DATA:
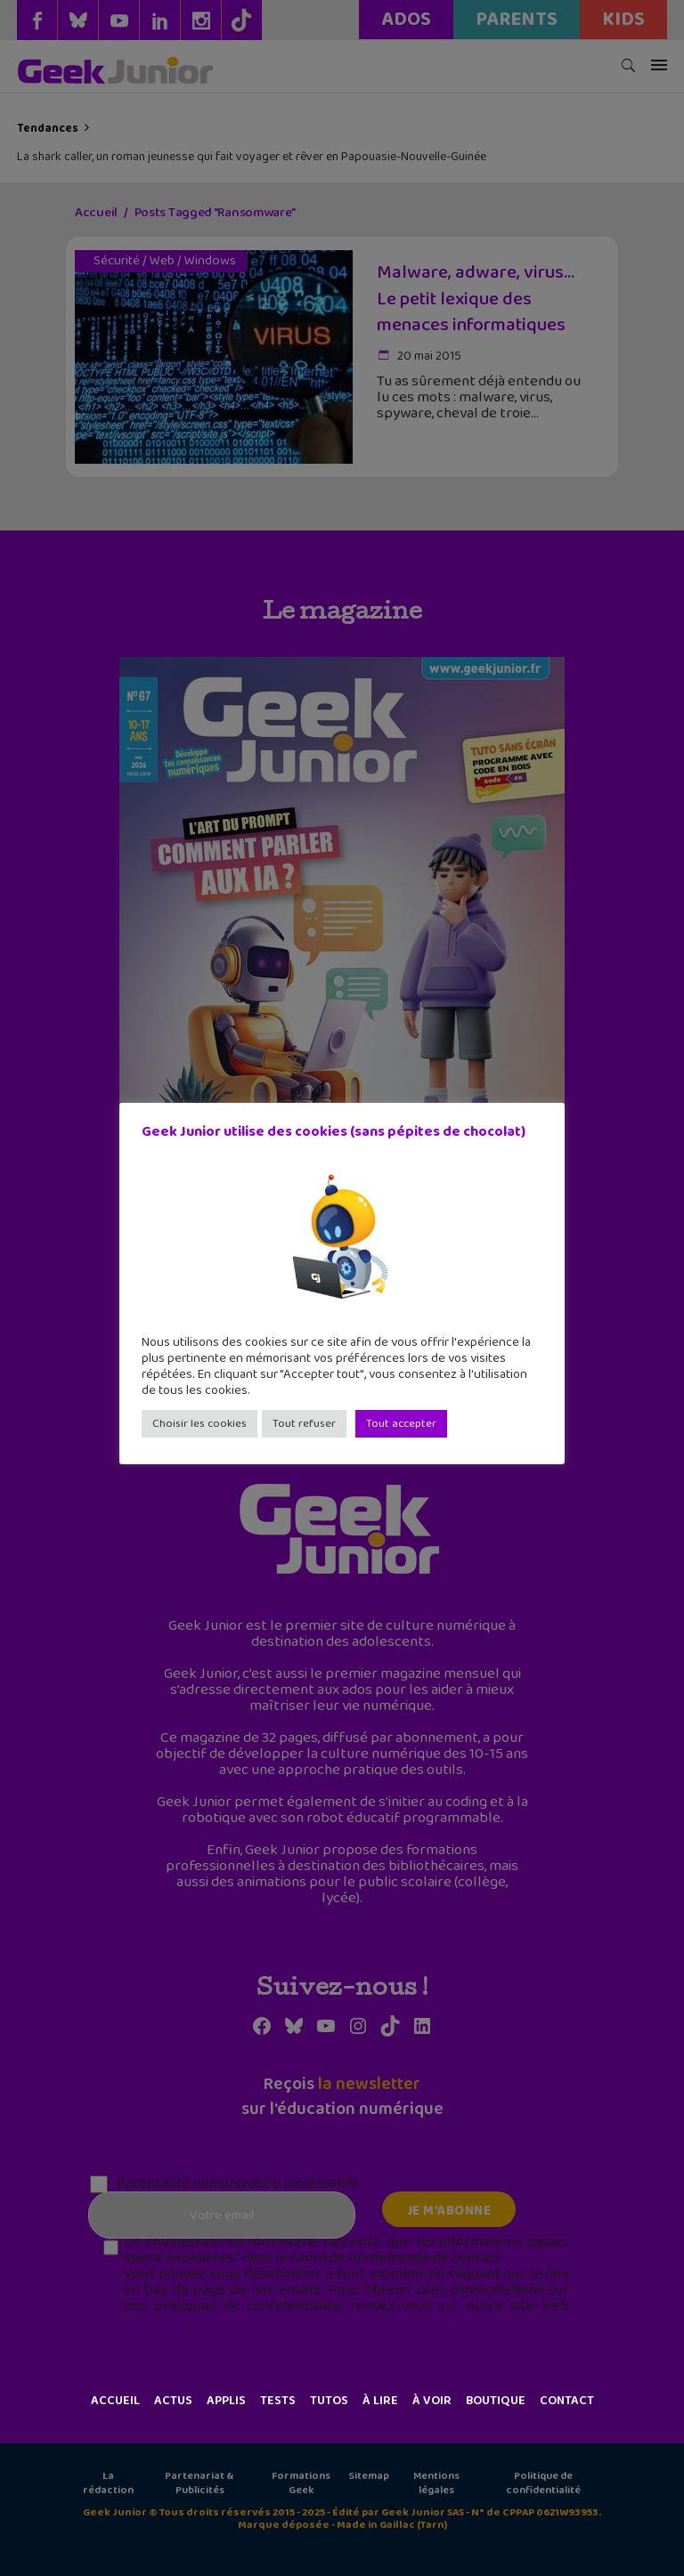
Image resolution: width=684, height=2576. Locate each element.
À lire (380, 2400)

* * *

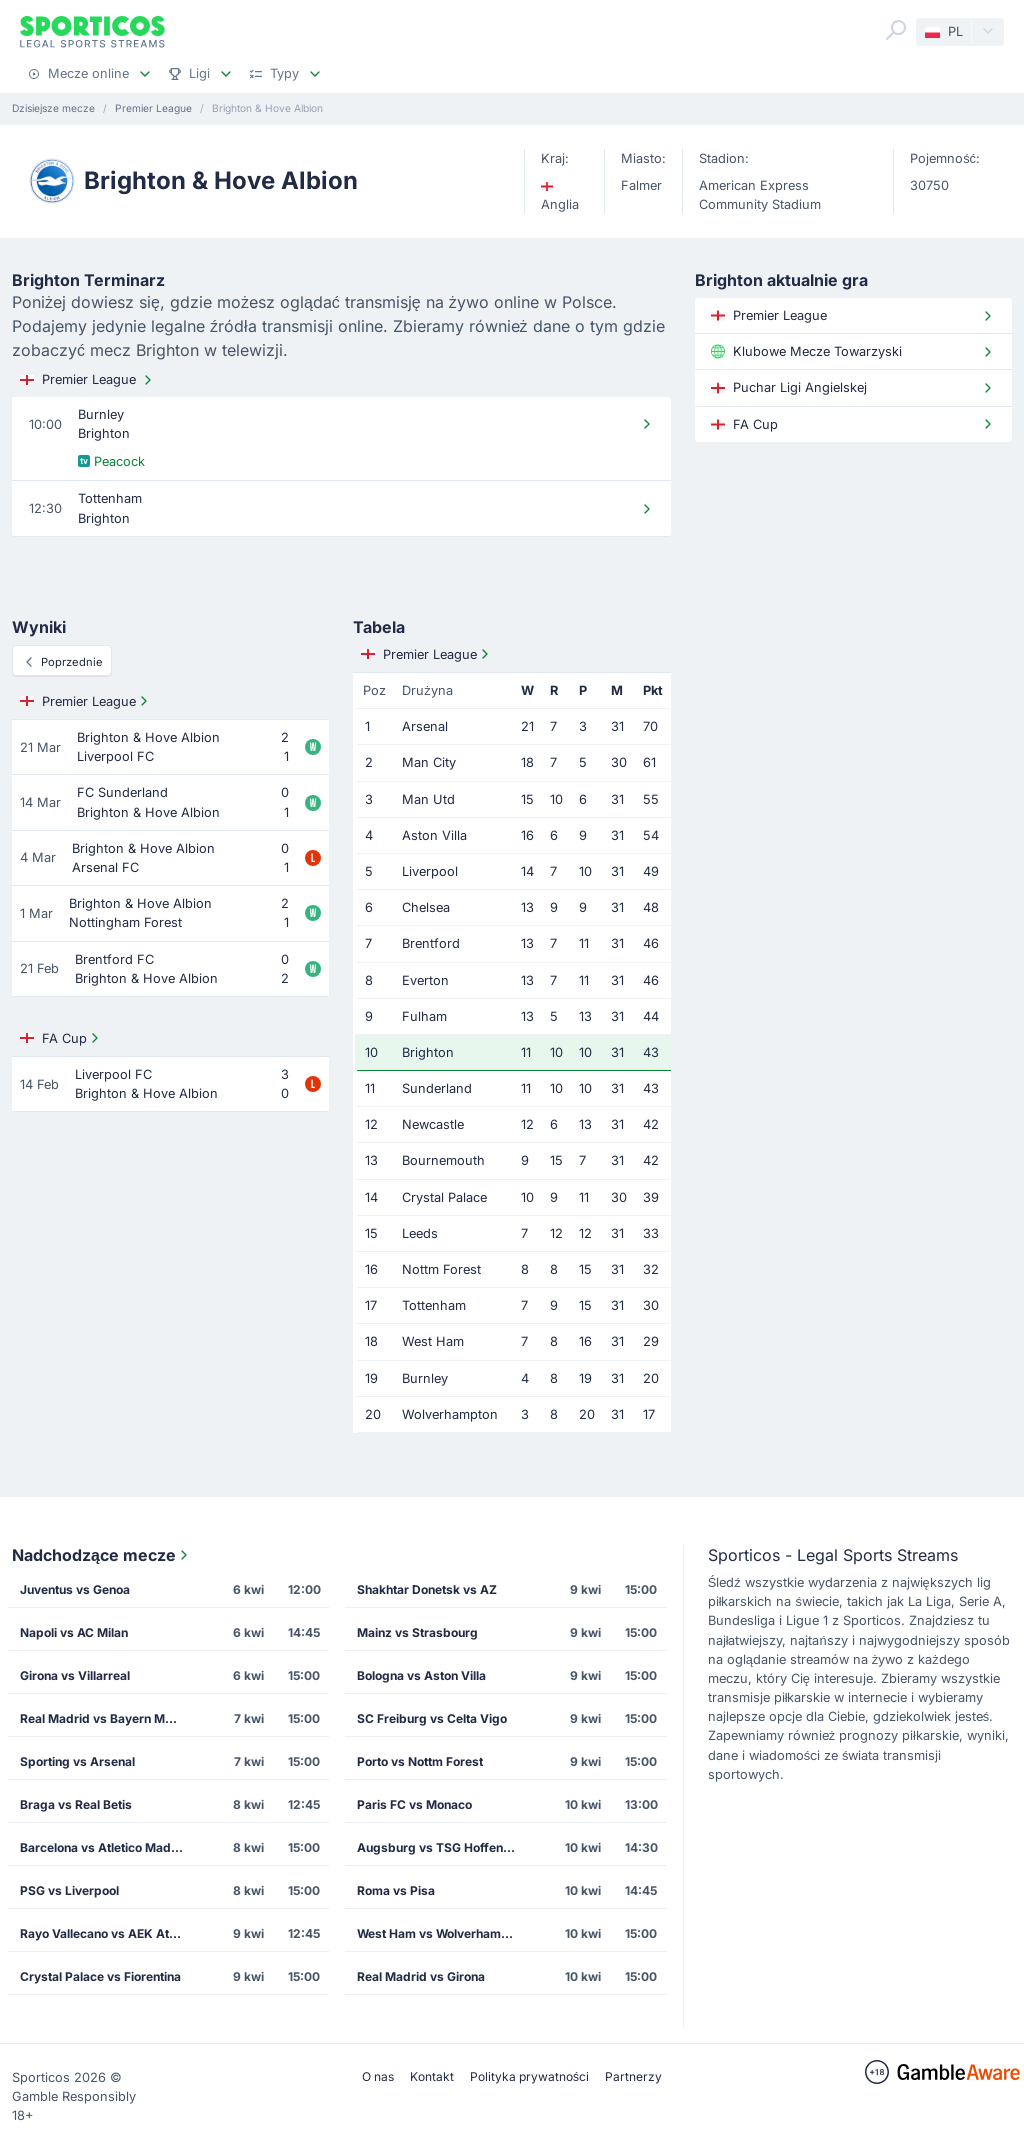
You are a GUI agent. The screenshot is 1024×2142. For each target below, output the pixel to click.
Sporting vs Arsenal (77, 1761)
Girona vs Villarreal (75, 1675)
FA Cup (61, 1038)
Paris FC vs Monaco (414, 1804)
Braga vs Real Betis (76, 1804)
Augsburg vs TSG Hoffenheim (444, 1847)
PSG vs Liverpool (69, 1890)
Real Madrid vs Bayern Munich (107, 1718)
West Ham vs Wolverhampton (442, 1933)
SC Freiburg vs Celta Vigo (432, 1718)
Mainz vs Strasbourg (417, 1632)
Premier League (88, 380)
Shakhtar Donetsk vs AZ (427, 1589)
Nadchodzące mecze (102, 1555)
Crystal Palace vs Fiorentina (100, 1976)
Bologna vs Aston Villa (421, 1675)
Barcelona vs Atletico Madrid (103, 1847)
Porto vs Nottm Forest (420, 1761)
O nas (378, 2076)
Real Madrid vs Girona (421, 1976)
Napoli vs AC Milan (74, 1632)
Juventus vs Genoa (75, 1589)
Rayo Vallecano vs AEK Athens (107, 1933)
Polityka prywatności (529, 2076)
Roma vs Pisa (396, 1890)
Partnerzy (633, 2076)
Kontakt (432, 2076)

---

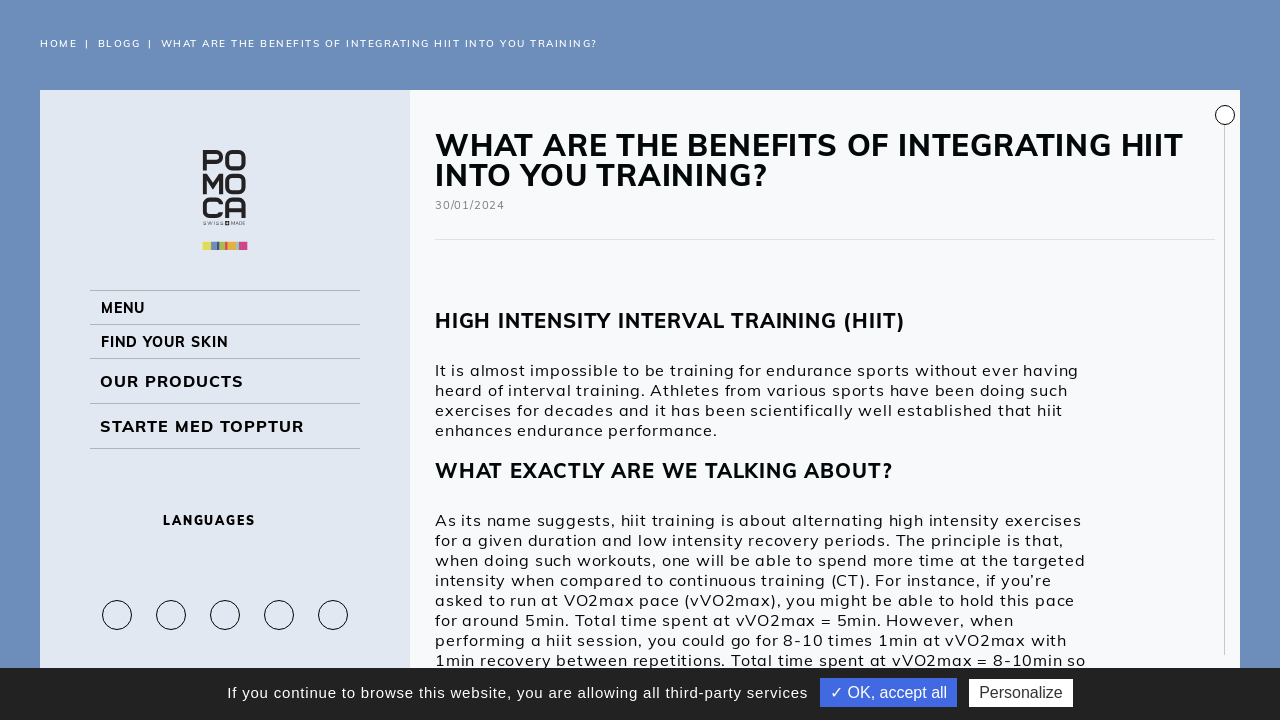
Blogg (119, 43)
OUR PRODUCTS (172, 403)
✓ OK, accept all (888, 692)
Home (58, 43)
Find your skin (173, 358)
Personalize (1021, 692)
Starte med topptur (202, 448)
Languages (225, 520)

AIM OF THE TASK: From the records above, give again exactly the lines running from the line with "Rayo Vallecano vs AEK Athens (107, 1933)" to the line with "Kontakt (432, 2076)", inclusive.

RESULT OF THIS TASK:
Rayo Vallecano vs AEK Athens (107, 1933)
Polityka prywatności (529, 2076)
Roma vs Pisa (396, 1890)
Partnerzy (633, 2076)
Kontakt (432, 2076)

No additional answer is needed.